Author: Antonio Dobado
Publisher: Springer Science & Business Media
Published: 2012-12-06
Total Pages: 322
ISBN-13: 3642591914
DOWNLOAD EBOOKThis book is devoted to some recently developed techniques in quantum field theory (QFT), as well as to their main applications to different areas of parti cle physics. All together they are known as the effective or phenomenological Lagrangian formalism. Motivated by the enormous amount of work carried out in this field during the last years, our purpose when writing this book has been to give a modern and pedagogical exposition of the most relevant as pects of the topic. We hope that our efforts will be useful, both for graduated students in the search for a solid theoretical background in modern phe nomenology and for more experimented particle physicists willing to learn about this field or to start working on it. Even though we have tried to keep the book as self-contained as possible, it has been written assuming that the reader is familiar, at least, with the most basic concepts and techniques of QFT, gauge theories, the standard model (SM) and differential geometry, at the level of graduate studies. It is therefore possible that senior high-energy physicists may find the book too detailed and so they could probably omit several sections. The book is divided into two main parts and the appendices. In the first part we introduce the fundamentals of the effective Lagrangian formalism and other basic topics such as Ward identities, non-linear sigma models (NLSM), spontaneous symmetry breaking (SSB), anomalies, the SM symmetries, etc.
Author: Sidney Yip
Publisher: Springer Science & Business Media
Published: 2007-11-17
Total Pages: 2903
ISBN-13: 1402032862
DOWNLOAD EBOOKThe first reference of its kind in the rapidly emerging field of computational approachs to materials research, this is a compendium of perspective-providing and topical articles written to inform students and non-specialists of the current status and capabilities of modelling and simulation. From the standpoint of methodology, the development follows a multiscale approach with emphasis on electronic-structure, atomistic, and mesoscale methods, as well as mathematical analysis and rate processes. Basic models are treated across traditional disciplines, not only in the discussion of methods but also in chapters on crystal defects, microstructure, fluids, polymers and soft matter. Written by authors who are actively participating in the current development, this collection of 150 articles has the breadth and depth to be a major contributor toward defining the field of computational materials. In addition, there are 40 commentaries by highly respected researchers, presenting various views that should interest the future generations of the community.
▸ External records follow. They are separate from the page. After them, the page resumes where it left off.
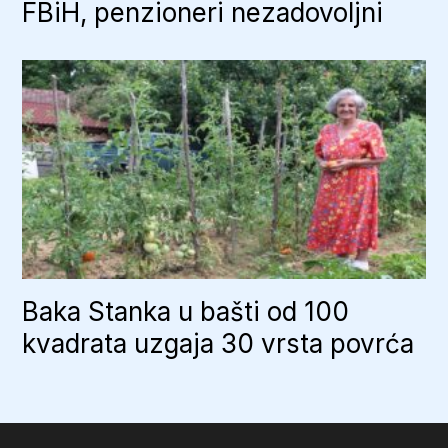
FBiH, penzioneri nezadovoljni
Baka Stanka u bašti od 100
kvadrata uzgaja 30 vrsta povrća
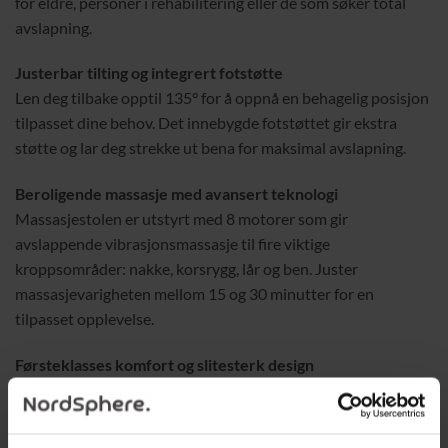
for eldre, personer i rehabilitering eller de som søker total
avslapning.
Justerbar tilting og integrert fotstøtte
Len deg tilbake opptil 135° for å oppnå en behagelig posisjon
tilpasset dine behov. Det innebygde fotstøttet gir ekstra
støtte og lar deg strekke ut bena for maksimal avslapning.
Beroligende massasje med avansert teknologi
Massasjestolen er utstyrt med 8 motorer som gir
avslappende vibrasjonsmassasje til fire viktige
kroppsområder: nakke, korsrygg, lår og ben. Juster
massasjevarigheten mellom 15 og 30 minutter for en
tilpasset opplevelse.
Førsteklasses komfort og slitesterk design
Stolen er laget av et pustende stoff i linnestil som gir både
eleganse og komfort. Den ekstra tykke polstringen (15 cm i
sete og 24 cm i ryggpute) sørger for optimal støtte, mens den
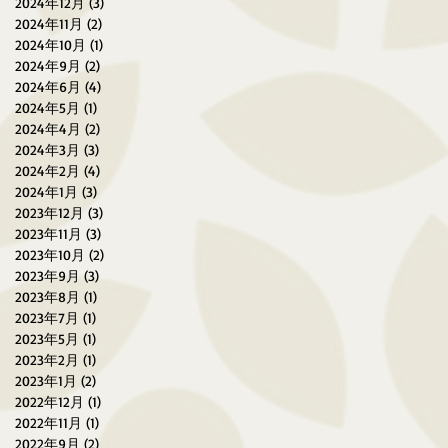
2024年12月
(3)
3 篇文章
2024年11月
(2)
2 篇文章
2024年10月
(1)
1 篇文章
2024年9月
(2)
2 篇文章
2024年6月
(4)
4 篇文章
2024年5月
(1)
1 篇文章
2024年4月
(2)
2 篇文章
2024年3月
(3)
3 篇文章
2024年2月
(4)
4 篇文章
2024年1月
(3)
3 篇文章
2023年12月
(3)
3 篇文章
2023年11月
(3)
3 篇文章
2023年10月
(2)
2 篇文章
2023年9月
(3)
3 篇文章
2023年8月
(1)
1 篇文章
2023年7月
(1)
1 篇文章
2023年5月
(1)
1 篇文章
2023年2月
(1)
1 篇文章
2023年1月
(2)
2 篇文章
2022年12月
(1)
1 篇文章
2022年11月
(1)
1 篇文章
2022年9月
(2)
2 篇文章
Subject Editors: Martin Bazant, MIT; Bruce Boghosian, Tufts University; Richard Catlow, Royal Institution; Long-Qing Chen, Pennsylvania State University; William Curtin, Brown University; Tomas Diaz de la Rubia, Lawrence Livermore National Laboratory; Nicolas Hadjiconstantinou, MIT; Mark F. Horstemeyer, Mississippi State University; Efthimios Kaxiras, Harvard University; L. Mahadevan, Harvard University; Dimitrios Maroudas, University of Massachusetts; Nicola Marzari, MIT; Horia Metiu, University of California Santa Barbara; Gregory C. Rutledge, MIT; David J. Srolovitz, Princeton University; Bernhardt L. Trout, MIT; Dieter Wolf, Argonne National Laboratory.